▸ **Task to carry out**:
What is the number of lines in the data below that contain "Market"? Reply with the number only.

▸ **Extracted material**:
----
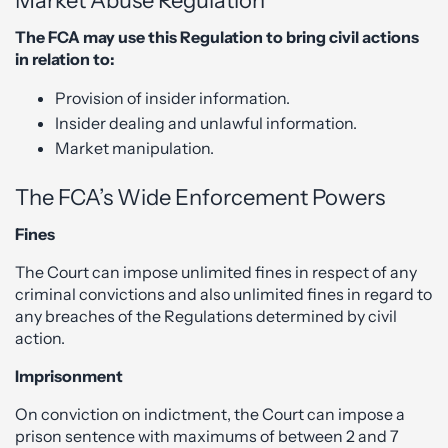
Market Abuse Regulation
The FCA may use this Regulation to bring civil actions
in relation to:
Provision of insider information.
Insider dealing and unlawful information.
Market manipulation.
The FCA’s Wide Enforcement Powers
Fines
The Court can impose unlimited fines in respect of any
criminal convictions and also unlimited fines in regard to
any breaches of the Regulations determined by civil
action.
Imprisonment
On conviction on indictment, the Court can impose a
prison sentence with maximums of between 2 and 7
----
▸ **Response area**:
2